Klaus Bonhoeffer wurde am 05.01.1901 in Breslau geboren. Er war das dritte von acht Kindern. Seine Eltern
waren Paula von Hase und der Professor für Psychiatrie und Neurologie Karl Bonhoeffer. Klaus Bonhoeffer
war von Kindertagen an durchdrungen von einem glühenden Sinn für Fairness und Gerechtigkeit. Mit
seinem ihm eigenen sehr kritischen Verstand wählte er das Jura-Studium. Als promovierter Assessor
betätigte er sich zunächst als Rechtsanwalt, nahm 1936 eine Position als Syndikus und zwei Jahre später als
Chefsyndikus der Lufthansa an.
Klaus Bonhoeffer war von Anfang an klarsehender Gegner des NS-Regimes.

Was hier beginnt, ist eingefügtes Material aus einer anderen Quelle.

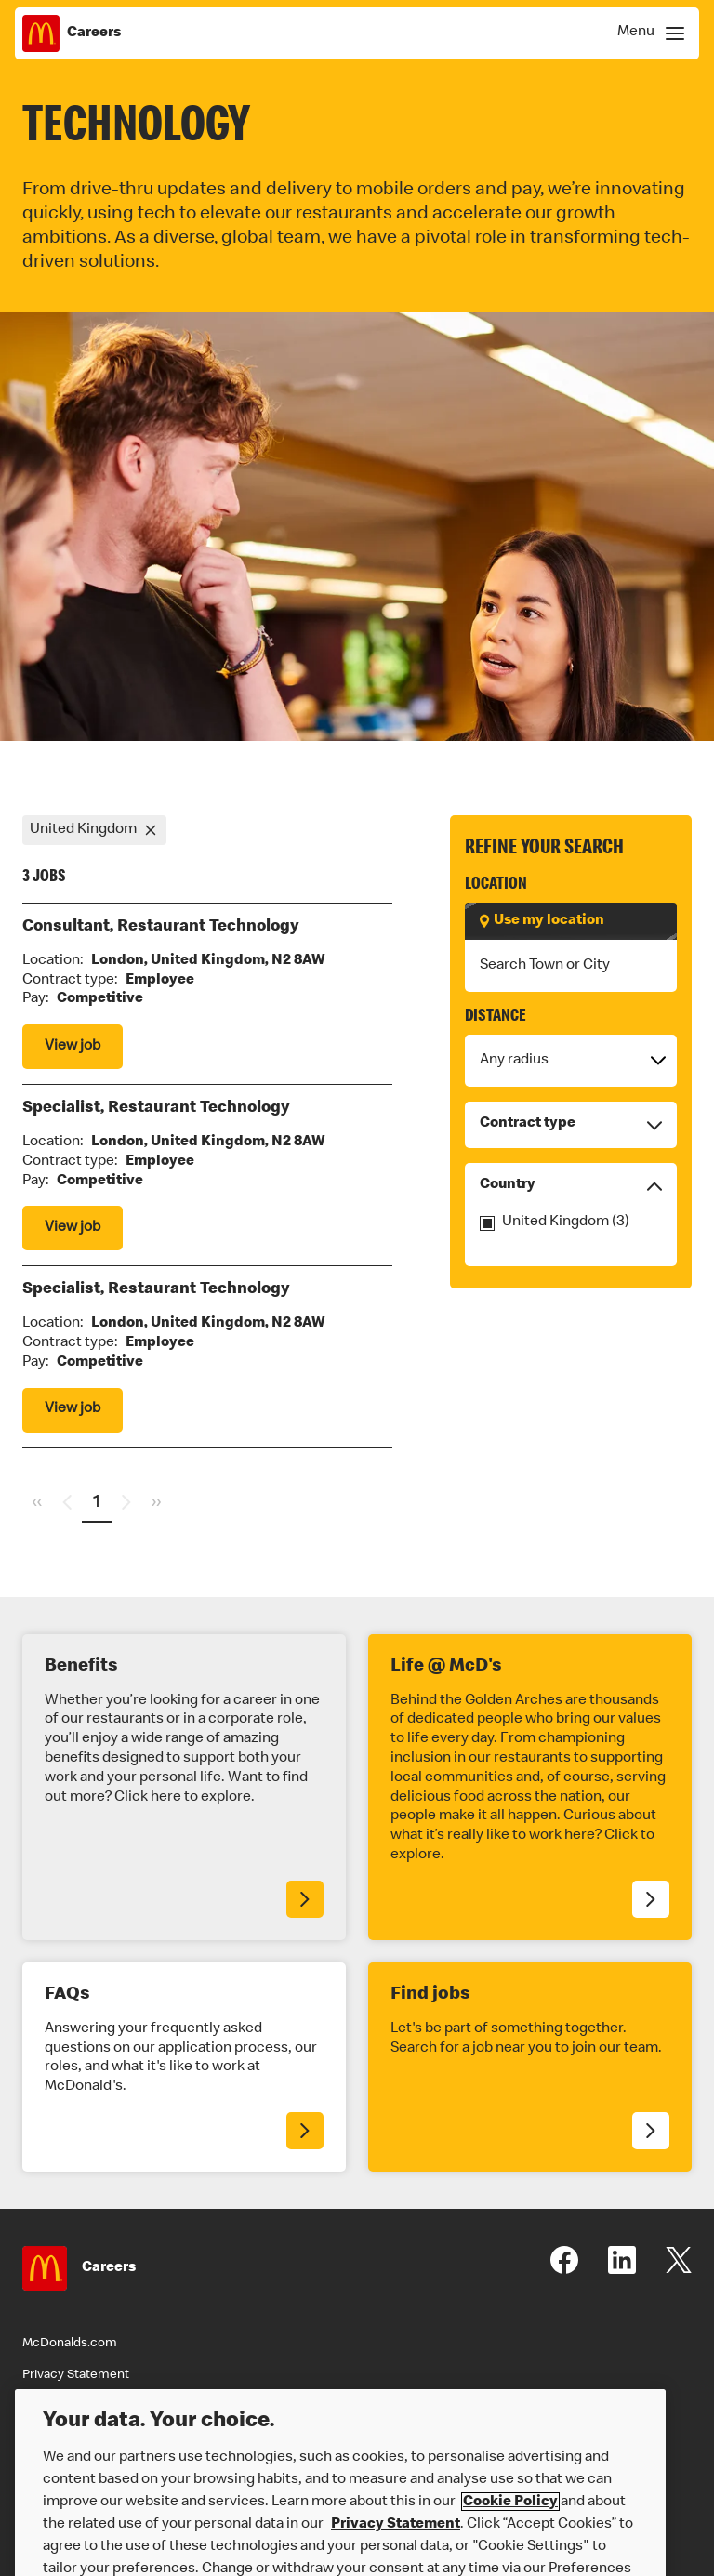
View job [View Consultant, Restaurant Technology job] (72, 1046)
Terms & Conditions (80, 2406)
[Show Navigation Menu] (647, 33)
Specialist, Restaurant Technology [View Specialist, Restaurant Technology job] (156, 1108)
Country (571, 1186)
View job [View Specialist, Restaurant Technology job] (72, 1228)
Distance (495, 1017)
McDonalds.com (69, 2343)
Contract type (571, 1124)
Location (496, 885)
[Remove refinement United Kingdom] (151, 830)
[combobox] (571, 966)
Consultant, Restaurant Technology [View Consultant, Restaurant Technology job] (160, 926)
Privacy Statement (75, 2375)
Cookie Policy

Angesichts der nach Hitlers Ernennung zum Reichskanzler unverzüglich etablierten polizeistaatlichen und
rassistischen Diktatur, war der Weg zu beliebigem und organisiertem Terror, zu Mord und zum Weltkrieg,
einer europäischen Katastrophe, vorgezeichnet. In diesem Bewusstsein und in enger Zusammenarbeit mit
seinen Schwägern Hans von Dohnanyi, Rüdiger Schleicher, Justus Delbrück und dessen Vetter Ernst von
Harnack, sämtlich Juristen, auch mit seinem 5 Jahre jüngeren Bruder Dietrich, dem Theologen, wirkte er
aktiv und konstruktiv mit an dem lebensgefährlichen, aber nicht aussichtslosen Versuch, einen innen- und
außenpolitisch abgestützten Staatsstreich im Namen von Humanität und verletztem Recht zustande zu
bringen. Auf solcher Basis hofften sie, viel Unheil abwenden zu können und ein international wieder
akzeptiertes, rechtsstaatlich verfasstes, demokratisches Nachher zu erreichen.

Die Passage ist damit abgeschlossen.